TASK DESCRIPTION:
Omit the images and retype the records verbatim.

SUPPLIED ENTRIES:

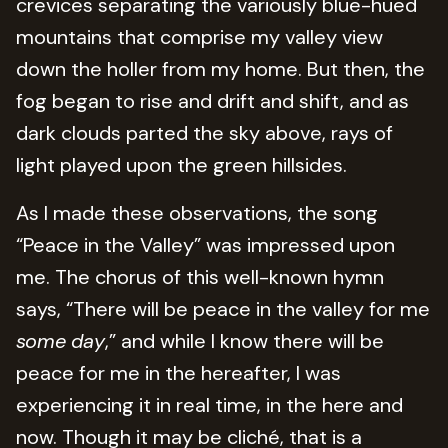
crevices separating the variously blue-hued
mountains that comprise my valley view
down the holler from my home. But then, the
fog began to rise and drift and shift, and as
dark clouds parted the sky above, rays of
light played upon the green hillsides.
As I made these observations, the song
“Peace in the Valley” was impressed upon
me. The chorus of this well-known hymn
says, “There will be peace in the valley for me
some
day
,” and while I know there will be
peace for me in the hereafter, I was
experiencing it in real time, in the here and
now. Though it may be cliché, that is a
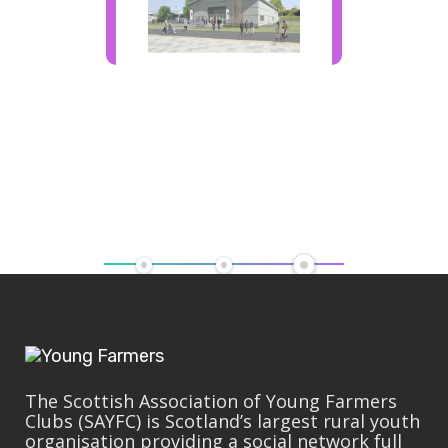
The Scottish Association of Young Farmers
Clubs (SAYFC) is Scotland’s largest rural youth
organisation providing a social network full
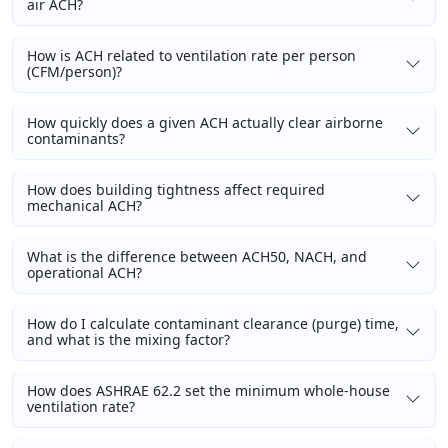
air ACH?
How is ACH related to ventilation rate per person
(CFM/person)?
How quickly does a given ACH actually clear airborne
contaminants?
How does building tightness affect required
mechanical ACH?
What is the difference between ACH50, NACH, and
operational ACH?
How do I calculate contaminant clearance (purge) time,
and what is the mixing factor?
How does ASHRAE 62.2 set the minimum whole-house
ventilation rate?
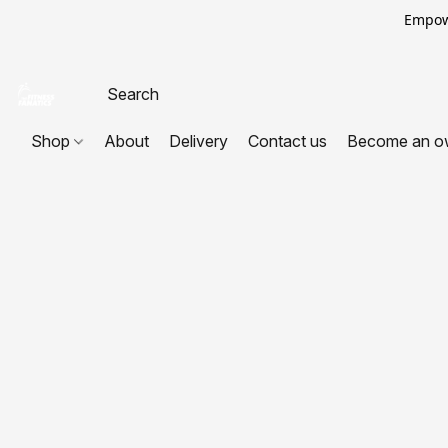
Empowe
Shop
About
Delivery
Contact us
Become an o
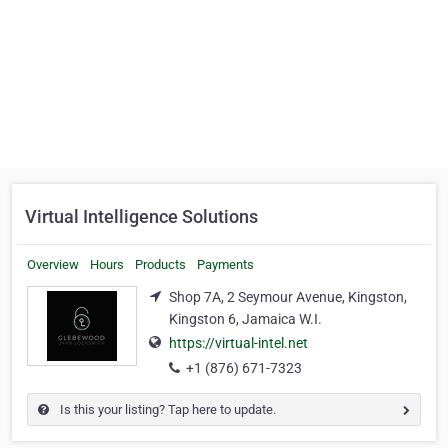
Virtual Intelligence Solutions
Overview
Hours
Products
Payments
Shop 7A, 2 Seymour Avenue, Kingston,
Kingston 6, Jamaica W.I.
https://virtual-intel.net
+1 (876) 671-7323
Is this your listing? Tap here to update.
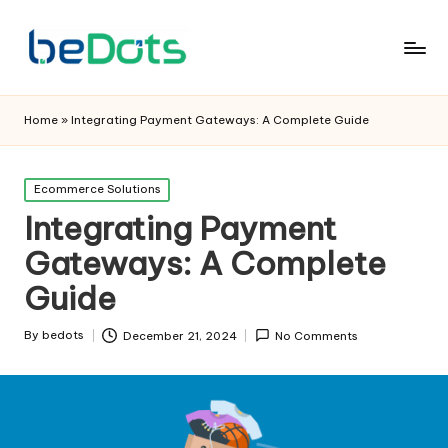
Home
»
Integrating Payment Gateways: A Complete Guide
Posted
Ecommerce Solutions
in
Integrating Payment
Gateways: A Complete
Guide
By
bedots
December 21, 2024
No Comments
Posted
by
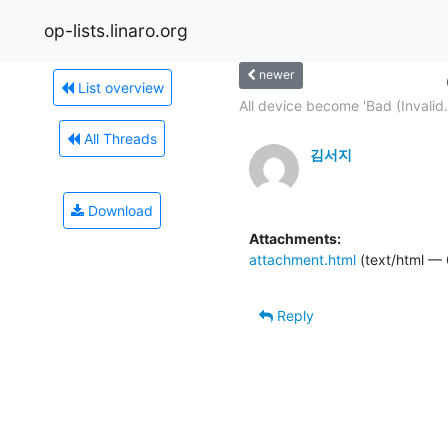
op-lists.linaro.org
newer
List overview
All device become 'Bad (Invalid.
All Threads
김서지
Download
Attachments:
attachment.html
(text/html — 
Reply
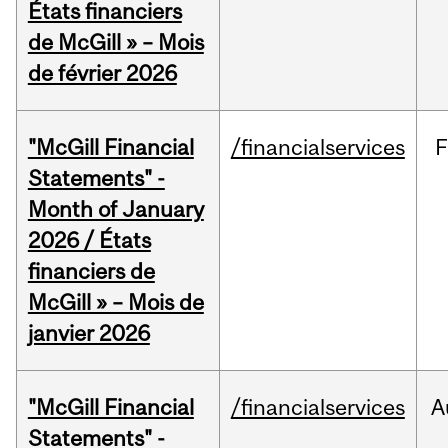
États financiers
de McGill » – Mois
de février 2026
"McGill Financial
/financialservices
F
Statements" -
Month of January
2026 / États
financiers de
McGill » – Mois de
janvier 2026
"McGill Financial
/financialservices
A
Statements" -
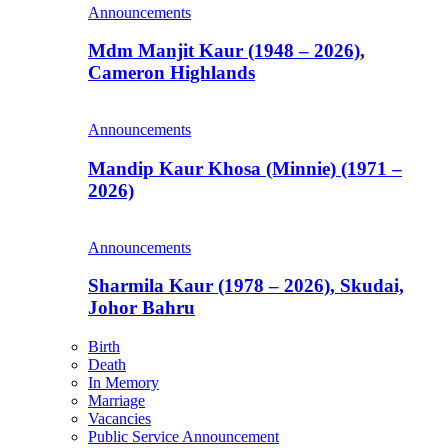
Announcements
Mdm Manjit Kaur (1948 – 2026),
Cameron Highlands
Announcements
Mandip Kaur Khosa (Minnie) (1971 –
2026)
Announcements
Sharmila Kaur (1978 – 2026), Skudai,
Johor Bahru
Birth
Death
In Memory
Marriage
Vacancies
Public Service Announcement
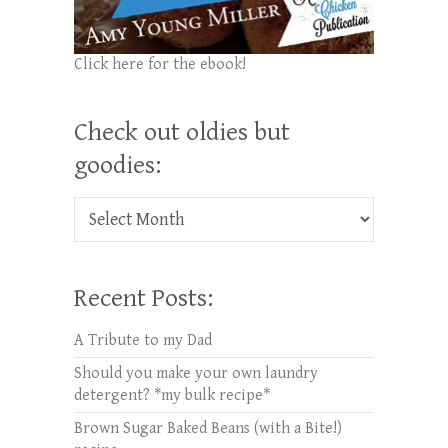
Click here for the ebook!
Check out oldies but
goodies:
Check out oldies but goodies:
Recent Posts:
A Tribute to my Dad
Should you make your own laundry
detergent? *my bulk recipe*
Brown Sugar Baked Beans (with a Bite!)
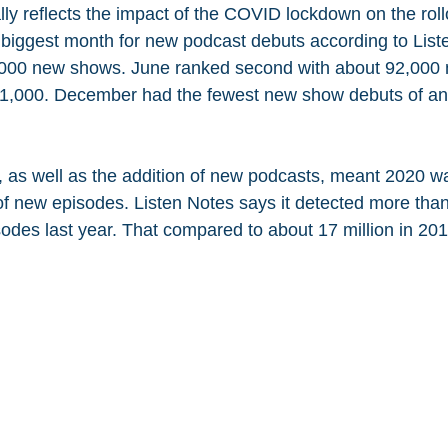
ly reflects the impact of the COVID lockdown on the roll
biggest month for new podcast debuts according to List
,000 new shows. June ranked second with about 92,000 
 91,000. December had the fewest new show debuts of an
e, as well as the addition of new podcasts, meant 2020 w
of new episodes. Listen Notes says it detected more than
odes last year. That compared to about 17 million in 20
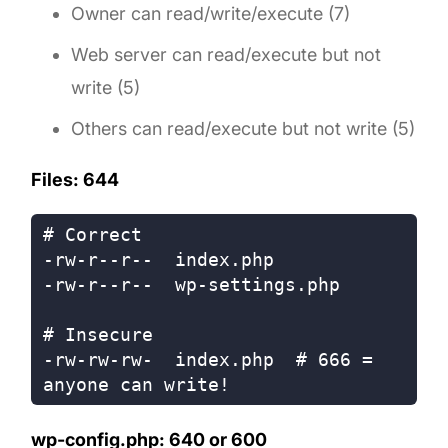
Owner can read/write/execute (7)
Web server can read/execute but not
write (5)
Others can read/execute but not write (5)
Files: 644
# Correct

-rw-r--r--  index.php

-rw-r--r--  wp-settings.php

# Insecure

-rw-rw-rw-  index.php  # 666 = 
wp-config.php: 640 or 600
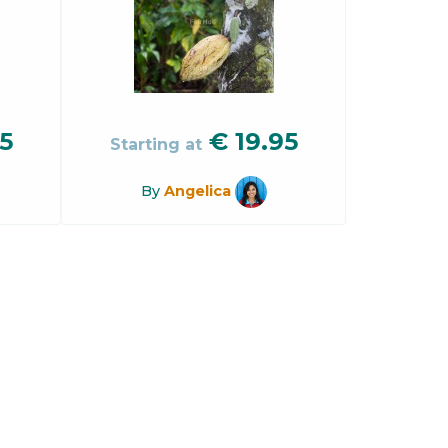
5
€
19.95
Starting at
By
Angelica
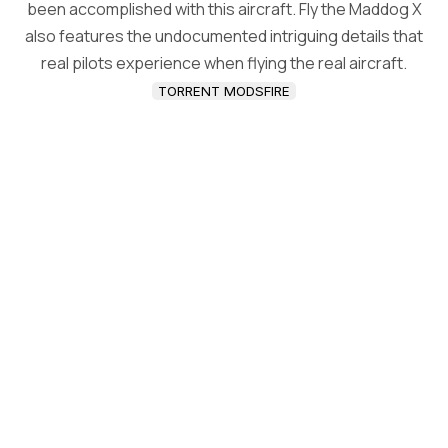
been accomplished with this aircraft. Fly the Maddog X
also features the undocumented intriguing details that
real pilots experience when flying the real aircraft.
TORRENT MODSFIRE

TASK OUTPUT:
crevices separating the variously blue-hued
mountains that comprise my valley view
down the holler from my home. But then, the
fog began to rise and drift and shift, and as
dark clouds parted the sky above, rays of
light played upon the green hillsides.
As I made these observations, the song
“Peace in the Valley” was impressed upon
me. The chorus of this well-known hymn
says, “There will be peace in the valley for me
some
day
,” and while I know there will be
peace for me in the hereafter, I was
experiencing it in real time, in the here and
now. Though it may be cliché, that is a
The Scottish Association of Young Farmers
Clubs (SAYFC) is Scotland’s largest rural youth
organisation providing a social network full
air ACH?
How is ACH related to ventilation rate per person
(CFM/person)?
How quickly does a given ACH actually clear airborne
contaminants?
How does building tightness affect required
mechanical ACH?
What is the difference between ACH50, NACH, and
operational ACH?
How do I calculate contaminant clearance (purge) time,
and what is the mixing factor?
How does ASHRAE 62.2 set the minimum whole-house
ventilation rate?
Empowe
Shop
About
Delivery
Contact us
Become an o
Virtual Intelligence Solutions
Overview
Hours
Products
Payments
Shop 7A, 2 Seymour Avenue, Kingston,
Kingston 6, Jamaica W.I.
https://virtual-intel.net
+1 (876) 671-7323
Is this your listing? Tap here to update.
Home
»
Integrating Payment Gateways: A Complete Guide
Posted
Ecommerce Solutions
in
Integrating Payment
Gateways: A Complete
Guide
By
bedots
December 21, 2024
No Comments
Posted
by
op-lists.linaro.org
newer
List overview
All device become 'Bad (Invalid.
All Threads
김서지
Download
Attachments:
attachment.html
(text/html — 
Reply
États financiers
de McGill » – Mois
de février 2026
"McGill Financial
/financialservices
F
Statements" -
Month of January
2026 / États
financiers de
McGill » – Mois de
janvier 2026
"McGill Financial
/financialservices
A
Statements" -
Announcements
Mdm Manjit Kaur (1948 – 2026),
Cameron Highlands
Announcements
Mandip Kaur Khosa (Minnie) (1971 –
2026)
Announcements
Sharmila Kaur (1978 – 2026), Skudai,
Johor Bahru
Birth
Death
In Memory
Marriage
Vacancies
Public Service Announcement
Click here for the ebook!
Check out oldies but
goodies:
Check out oldies but goodies:
Recent Posts:
A Tribute to my Dad
Should you make your own laundry
detergent? *my bulk recipe*
Brown Sugar Baked Beans (with a Bite!)
ly reflects the impact of the COVID lockdown on the roll
biggest month for new podcast debuts according to List
,000 new shows. June ranked second with about 92,000 
 91,000. December had the fewest new show debuts of an
e, as well as the addition of new podcasts, meant 2020 w
of new episodes. Listen Notes says it detected more than
odes last year. That compared to about 17 million in 20
Owner can read/write/execute (7)
Web server can read/execute but not
write (5)
Others can read/execute but not write (5)
Files: 644
# Correct

-rw-r--r--  index.php

-rw-r--r--  wp-settings.php

# Insecure

-rw-rw-rw-  index.php  # 666 = 
wp-config.php: 640 or 600
5
€
19.95
Starting at
By
Angelica
been accomplished with this aircraft. Fly the Maddog X
also features the undocumented intriguing details that
real pilots experience when flying the real aircraft.
TORRENT MODSFIRE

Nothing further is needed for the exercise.